Kepala Satuan Reserse Kriminal (Kasatreskrim) Polres Tulang Bawang, Apfryyadi Pratama, mengatakan pengungkapan kasus bermula sekitar pukul 00.09 WIB setelah pihaknya menerima laporan dari mitra penyedia layanan telekomunikasi mengenai dugaan pencurian baterai BTS di Kampung Mekar Indah Jaya, Kecamatan Banjar Baru.
“Saat personel tiba di lokasi, para pelaku sudah melarikan diri, namun kondisi rak baterai tower sudah jebol dan rusak. Kami langsung berkoordinasi dengan Polsek jajaran untuk penyekatan,” katanya, sebagaimana dilansir Kumparan, Minggu (28/06/2026).
Saat melakukan penyekatan, petugas mendeteksi sebuah mobil Toyota Calya berwarna putih melaju dengan kecepatan tinggi. Kendaraan tersebut diduga digunakan para pelaku untuk melarikan diri. Upaya penghentian kendaraan di depan Mapolres Tulang Bawang gagal setelah mobil menabrak kendaraan petugas dan pelaku melepaskan tembakan dari dalam mobil.
Pengejaran berlanjut hingga Gerbang Tol Menggala. Di lokasi tersebut, pelaku kembali berusaha menerobos blokade sehingga terjadi aksi saling tembak dengan petugas.
“Pelaku sempat melepaskan tembakan ke arah petugas dan membahayakan keselamatan anggota di lapangan,” ujar Apfryyadi.
Dalam tindakan kepolisian, seorang terduga pelaku bernama Aria Isnandar (32), warga Kabupaten Lampung Utara, dinyatakan meninggal dunia dan dievakuasi ke Rumah Sakit (RS) Bhayangkara Kepolisian Daerah (Polda) Lampung. Sementara enam terduga pelaku lainnya, yakni Afrizal (29), Erik Kantona (33), Ardiansyah (29), Prastia Isnanda (29), Muhamad Junardi (20), dan Trianjunanda Saputra (30), berhasil diamankan untuk menjalani pemeriksaan lebih lanjut.
“Para tersangka yang selamat saat ini masih menjalani pemeriksaan intensif di Mapolres Tulang Bawang,” katanya.
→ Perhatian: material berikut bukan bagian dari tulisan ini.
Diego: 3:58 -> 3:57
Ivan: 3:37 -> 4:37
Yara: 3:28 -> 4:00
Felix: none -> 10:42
Hasil penyelidikan sementara menunjukkan kelompok tersebut diduga telah melakukan pencurian baterai BTS di tiga lokasi berbeda di wilayah hukum Polres Tulang Bawang, yakni di Kampung Mekar Indah Jaya dan Kampung Sukamaju, Kecamatan Banjar Margo, sepanjang pertengahan Juni 2026.
“Total ada tiga TKP yang mereka gasak baterai BTS-nya,” ujarnya.
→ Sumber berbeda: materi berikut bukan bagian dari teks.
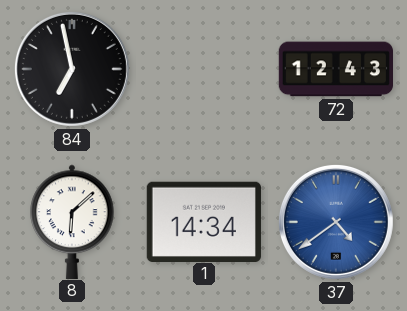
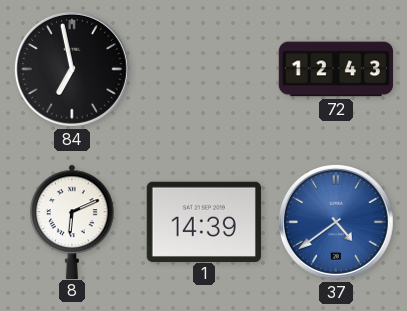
8: 6:08 -> 6:11
1: 14:34 -> 14:39
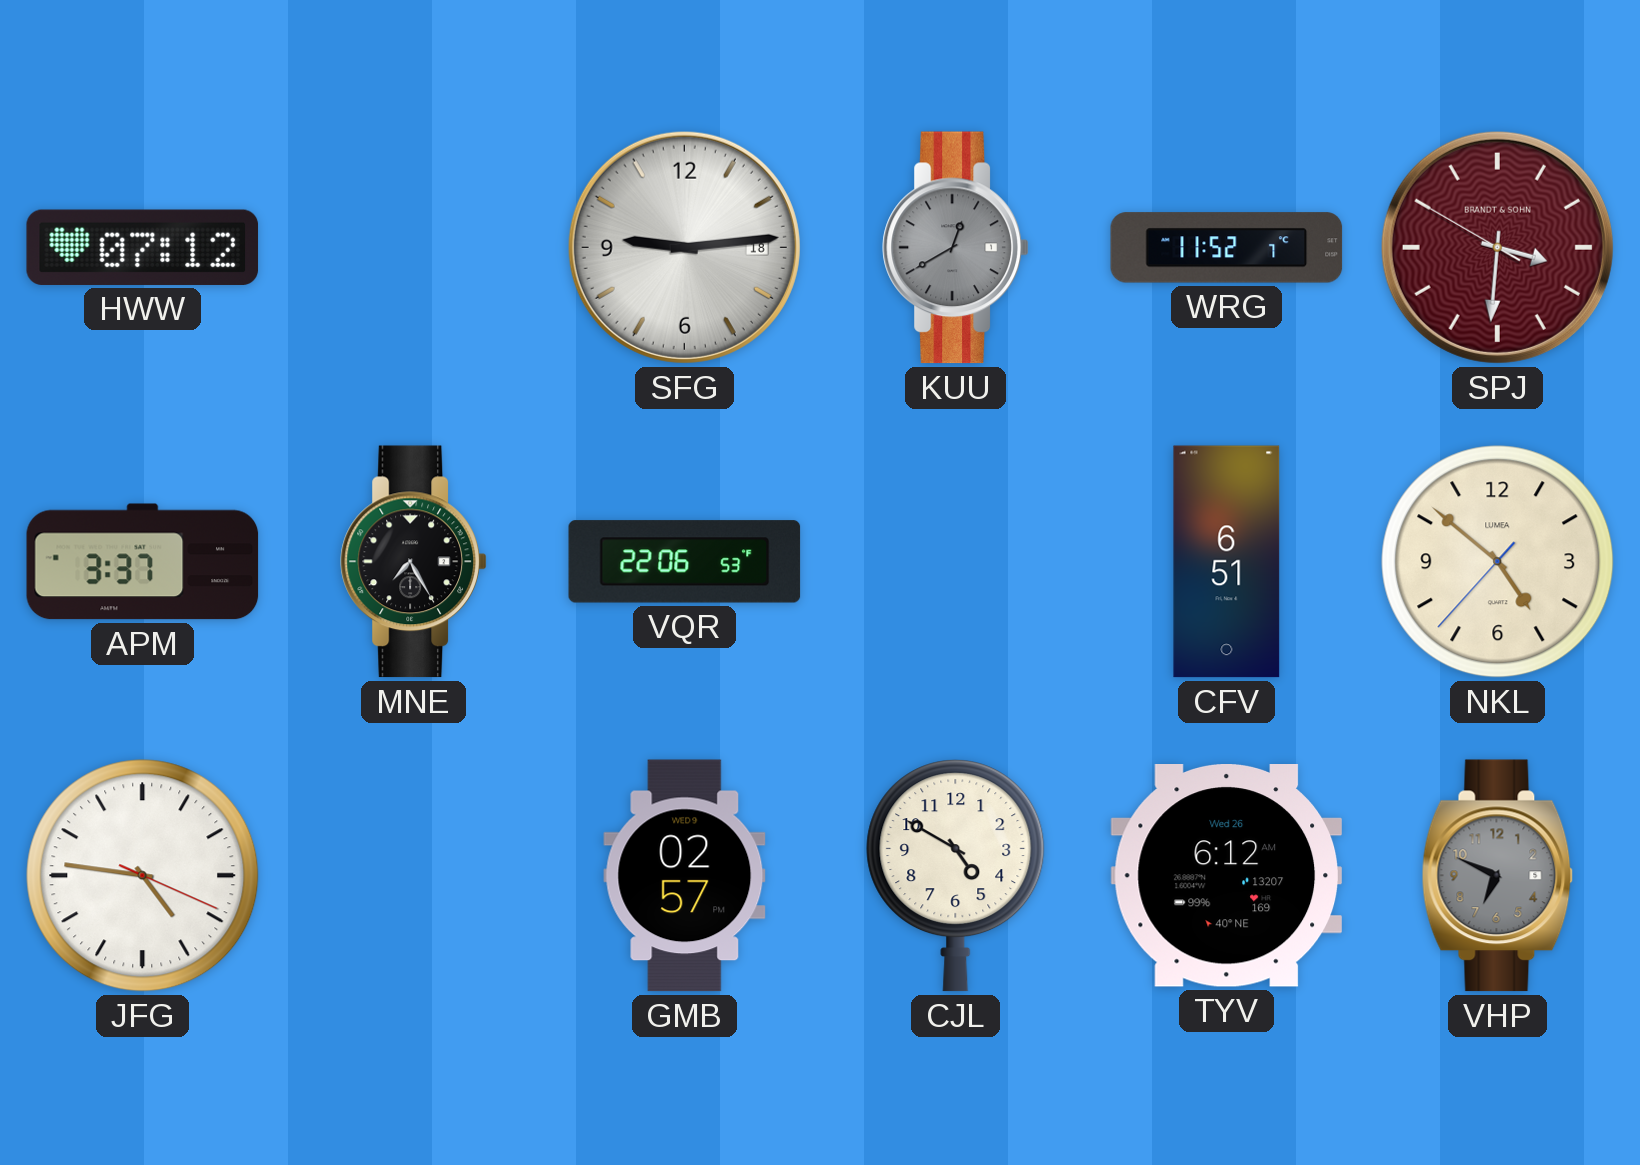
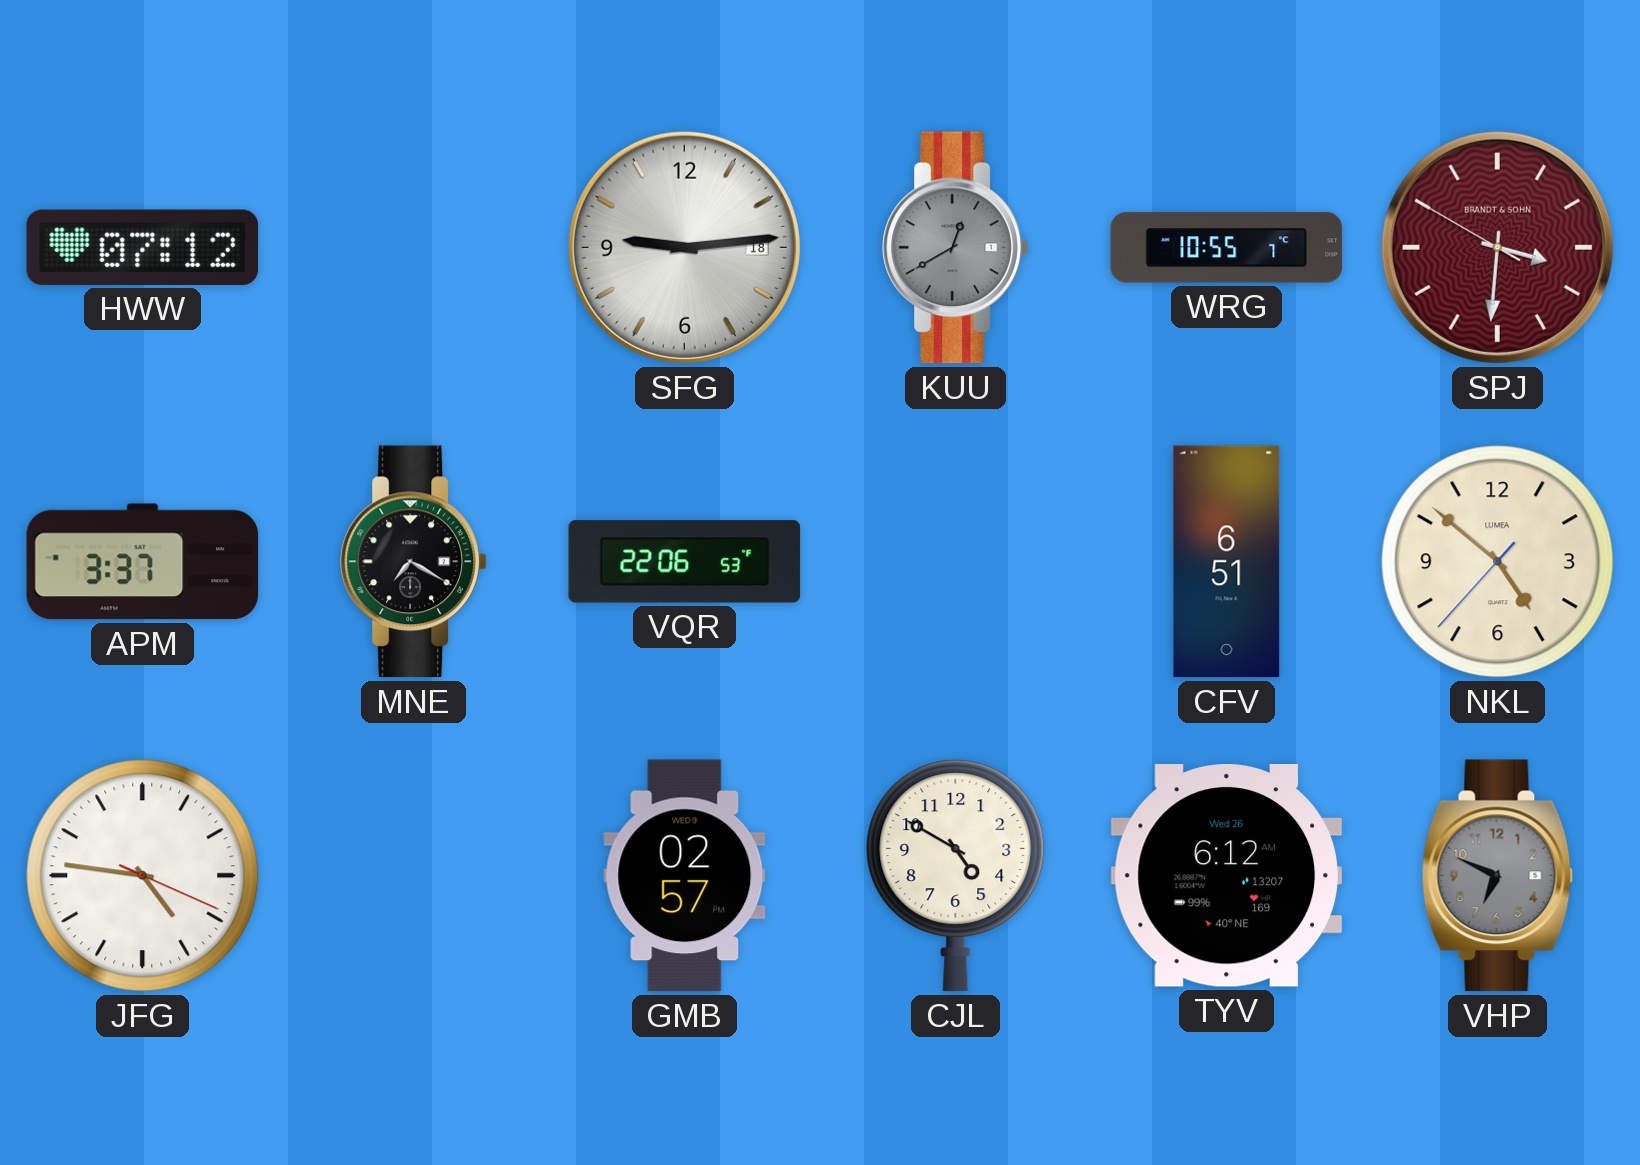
WRG: 11:52 -> 10:55
MNE: 7:25 -> 7:20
Menurut Apfryyadi, pencurian baterai cadangan BTS menyebabkan gangguan layanan telekomunikasi di sejumlah wilayah karena menara kehilangan sumber daya cadangan ketika pasokan listrik utama terganggu.
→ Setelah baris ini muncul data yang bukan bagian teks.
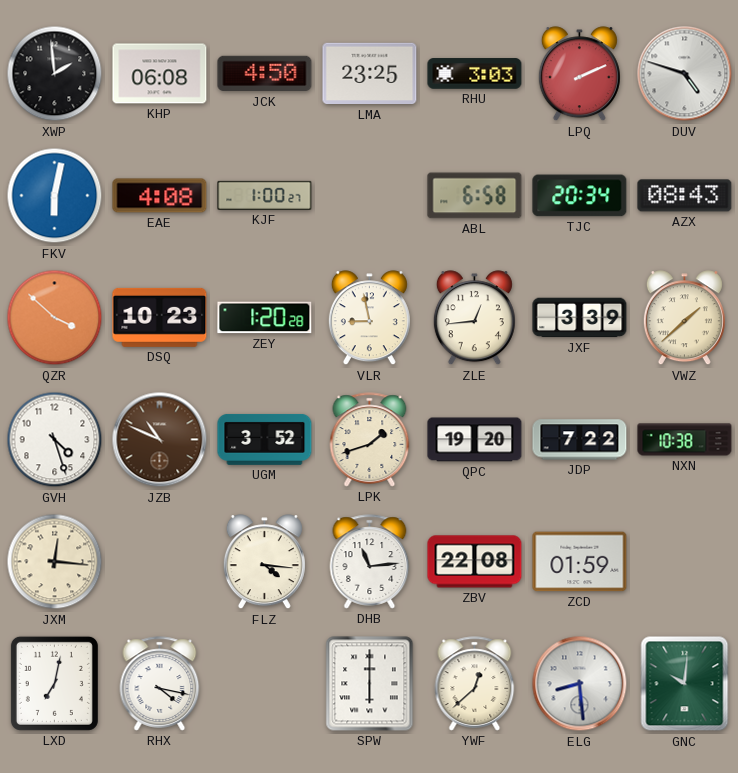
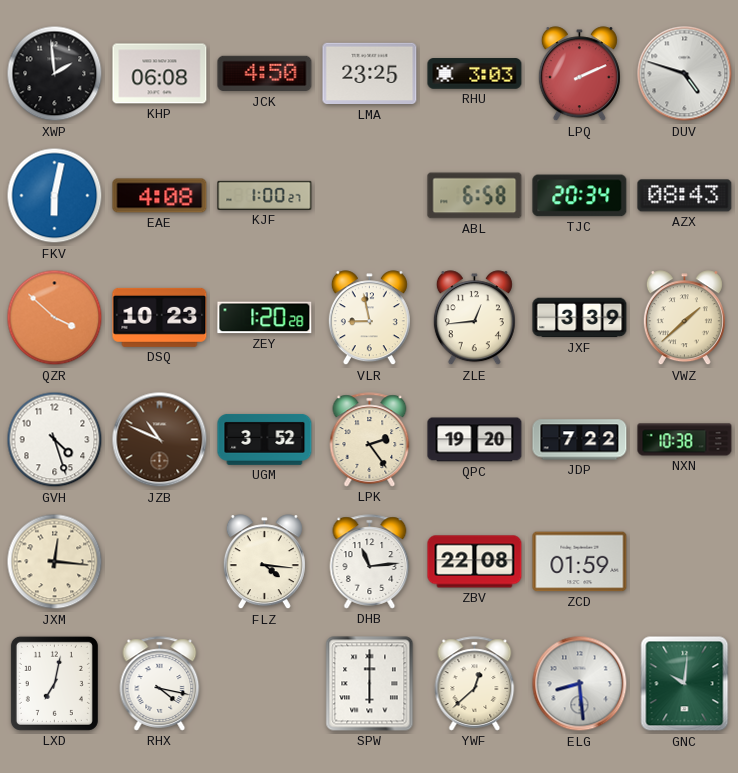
LPK: 1:42 -> 2:24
“Dampaknya, sinyal sempat hilang dan mengganggu aktivitas masyarakat yang membutuhkan layanan internet,” jelasnya.
Dari tangan para terduga pelaku, polisi menyita dua pucuk senjata api rakitan beserta amunisi, tiga kendaraan, tiga pelat nomor palsu, gerinda, bor baterai, linggis, alat pemotong kabel, serta enam unit baterai BTS yang diduga hasil pencurian. Selain itu, petugas juga menemukan dua plastik klip berisi narkotika jenis sabu dan delapan plastik klip bekas pakai.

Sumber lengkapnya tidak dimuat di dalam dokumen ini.